Prof. Dr. Michael Walsh, bu yılki çalışmalarında esas önceliklerinin freskin düşüp hasara uğramadan sabitlenmesini ve emniyetini sağlamak olduğunu söyledi.

Aynı işlemi daha önce çalıştıkları St. Ann Kilisesi, Buğday Cami ve Ermeni Kilisesi’nde de uyguladıklarını anlatan Walsh, bir sonraki aşamada da dünya çapında sanat tarihçilerini getirerek tam olarak hangi döneme ait oldukları ile ilgili kesin tespit yapacaklarını açıkladı.

Schmıd: Kültürel Miras Listesi’nde rahatlıkla yer alabilir

Ekipte yer alan İtalya’nın Roma kentinde 40 yıldan bu yana duvar resmi konservasyon uzmanlığı yapan Werner Schmid ise, Gaziağusa Suriçi’nin tarihi zenginliğinin hiç de abartılmadığını söyledi.

Werner Schmıd, Suriçi’nin siyaseten tanınmış olması halinde kesinlikle UNESCO Kültürel Miras Listesi’nde yer alacağını kaydetti.

Atai: STÖ’ler de görev üstlenmeli

MASDER Başkan Yardımcısı Serdar Atai ise, geçtiğimiz yıl Buğday Cami’nde Kültürel Miras Teknik Komitesi

tarafından Mağusa Suriçi’nde Martinengo Tabyası ve Othello’dan Canbulat Kapısı’na kadar olan surların bakım ve onarımı ile ilgili yapılan sunumda teknik komite üyelerinin AB’nin ve UNDP’nin onarım bekleyen pek çok tarihi eser karşısında ciddi kaynak sıkıntısı çektiğini belirttiklerini bildirdi.

Serdar Atai, Kültürel Miras Teknik Komitesi üyelerinin bu sunumda sivil toplum örgütlerinin de inisiyatif üstlenmeye davet ettiğini aktardı.

Gazimağusa’daki tarihi eserlerin çöküş hızının şu anki bakım-onarım hızımızın maalesef bir-iki adım önünde

gitmekte olduğuna değinen Atai, arayı kapatıp çöküşü durdurmak için de sadece UNDP’nin yeterli olmayacağını, sivil aktörlerin de seferber olarak erişebildikleri yetkin kurumlar aracılığıyla ve yerel otoritelerin iznini almak kaydıyla sürece müdahil olmalarının acil bir gereklilik olduğuna vurgu yaptı.

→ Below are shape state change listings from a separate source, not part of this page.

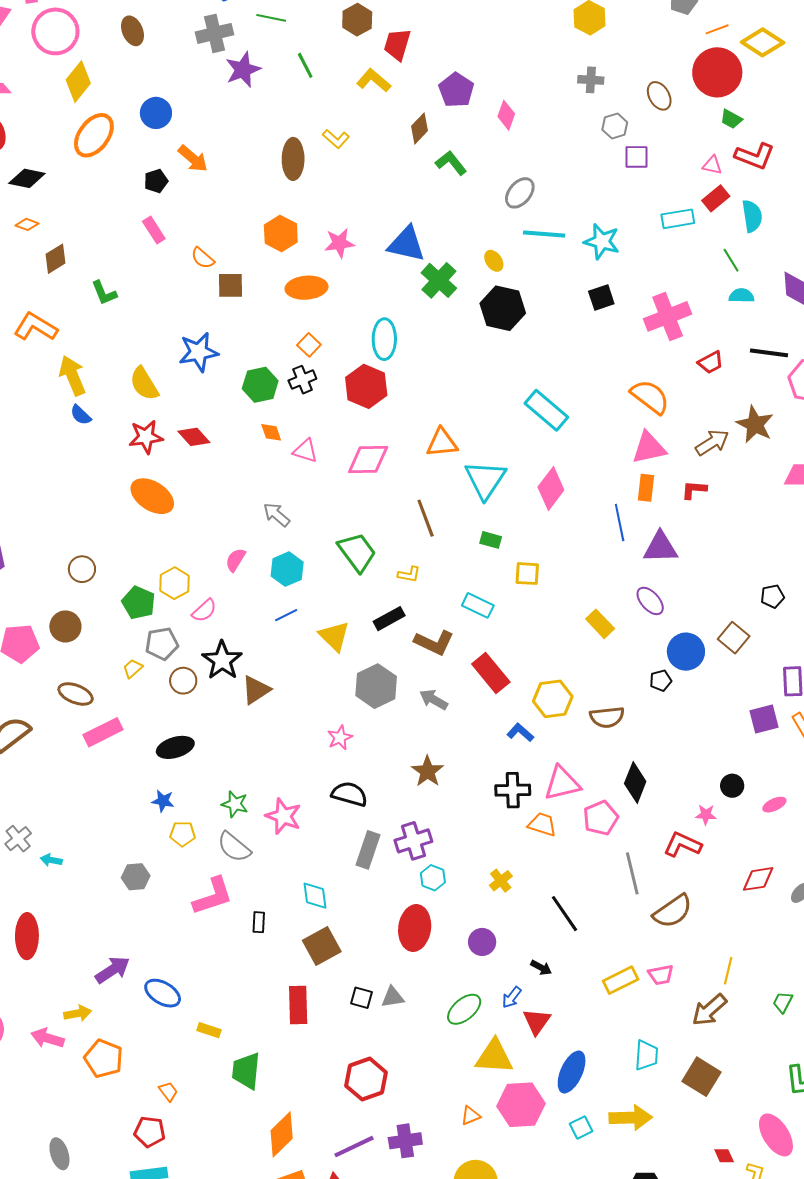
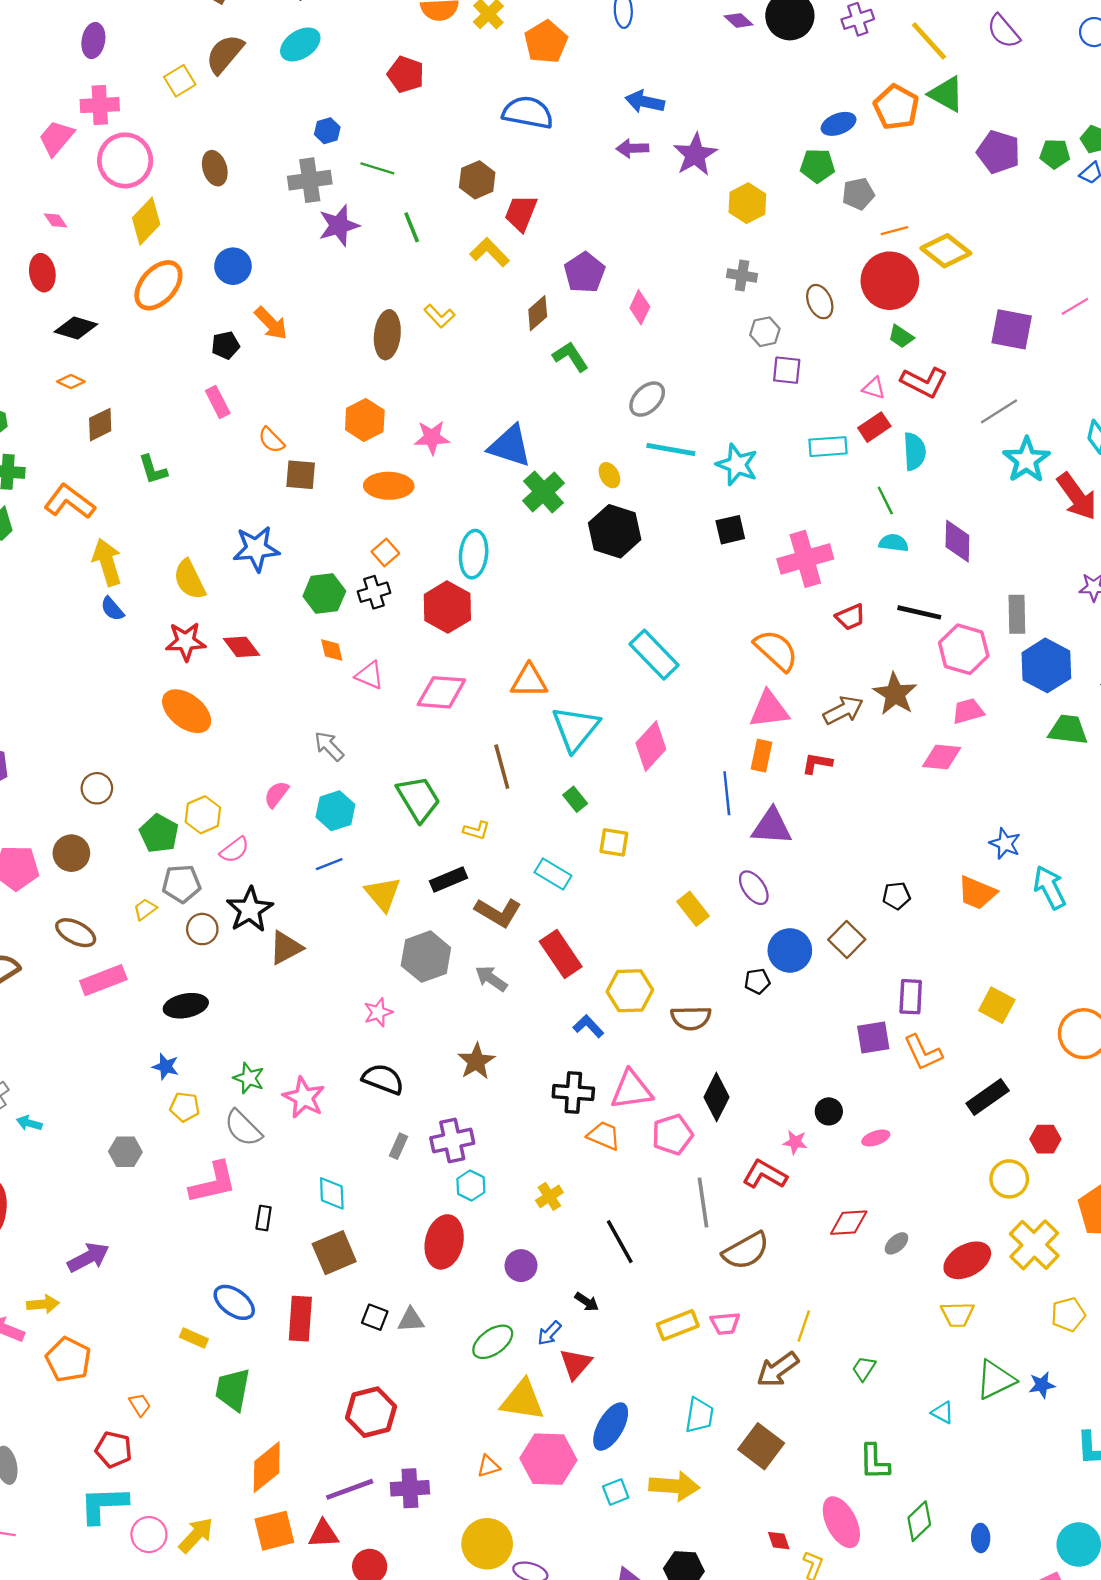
green rectangle: (491, 540) -> (575, 799), turned 30
gray rectangle: (368, 850) -> (398, 1146), size x0.6
blue ellipse: (163, 993) -> (234, 1302), moved

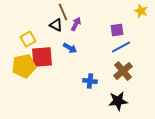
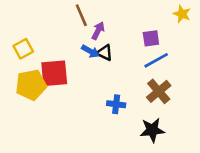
black triangle: (56, 25) -> (105, 53), moved
yellow square: (28, 39) -> (23, 49), moved
blue arrow: (70, 48) -> (90, 51), moved

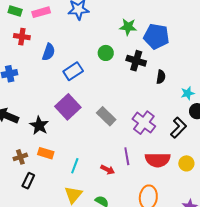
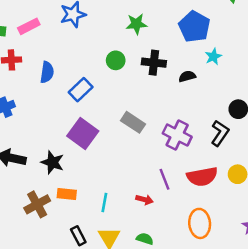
blue pentagon: (156, 36) -> (194, 27), moved, turned 30
black semicircle: (161, 77) -> (187, 76), turned -104
cyan star: (188, 93) -> (213, 57), moved
gray rectangle: (106, 116) -> (133, 122), moved
brown cross: (20, 157) -> (37, 204), size x1.5
black rectangle: (28, 181) -> (78, 236), moved, turned -42

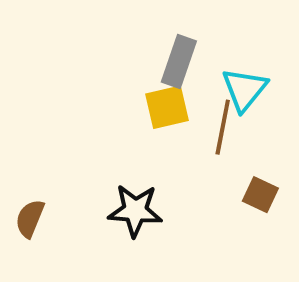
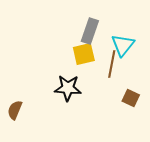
black star: (135, 211) -> (68, 88), moved

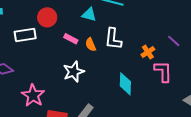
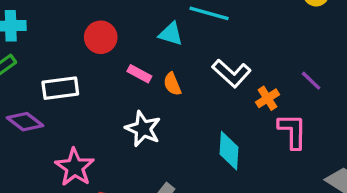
white rectangle: (25, 35) -> (60, 88), moved
white L-shape: (113, 39) -> (232, 73), moved, turned -55
white star: (74, 72) -> (143, 129), turned -30

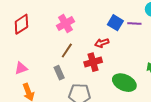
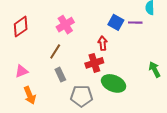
red arrow: (102, 43) -> (103, 43), turned 104
brown line: (67, 50) -> (55, 51), moved
green ellipse: (124, 83) -> (114, 83), moved

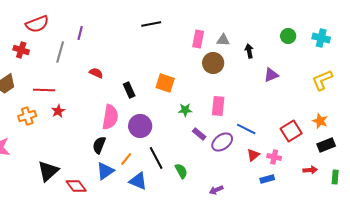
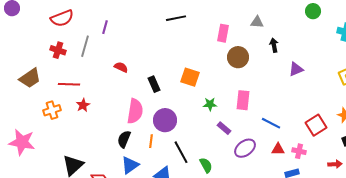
green circle: (288, 36) -> (313, 11), moved
gray triangle: (223, 40) -> (257, 22), moved
red cross: (21, 50) -> (58, 50), moved
purple ellipse: (222, 142) -> (245, 148), moved
red triangle: (253, 155) -> (278, 149), turned 40
orange line: (126, 159) -> (151, 141), moved, turned -32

MASDER olarak bundan hareketle daha önce Suriçi’nde çalışmalar yürüten Michael Walsh ve ekibiyle temas kurarak birlikte ne yapabileceklerini tartıştıklarını belirten Atai, kaynak ve ekspertizin Walsh ve ekibi tarafından karşılanmak kaydıyla MASDER Aya Zoni Kilisesi’ndeki duvar resimlerinin stabilizasyonu ile ilgili gerekli izinleri ilgili makamlardan sağlayacağı ve lojistik destek sağlayabileceği taahhüdünde bulunduğunu söyledi.

Serdar Atai, MASDER olarak böylesi bir işbirliğinin olumlu sonuç vermesinden son derece mutlu olduklarını dile getirdi.

Gazimağusa Suriçi’ndeki zengin kültürel mirasın duvar resimleriyle daha da zenginleşeceğini ve ziyaretçilere pazarlanmalarının çok daha kolaylayacağını anlatan Atai, bu nedenle MASDER adına kendilerine izin veren Vakıflar İdaresi’ne ve çalışma yürütülürken gözlemci bulunduran Eski Eserler ve Müzeler Dairesi’ne teşekkür etti.

Serdar Atai, MASDER’in önümüzdeki yıllarda da benzeri sorumluluklar almaya ve diğer sivil toplum örgütlerine örnek olmaya devam edeceğini açıkladı. Atai; “Söz konusu olan bizim ve çocuklarımızın kültürel mirasıdır” diye konuşarak sözlerine son verdi.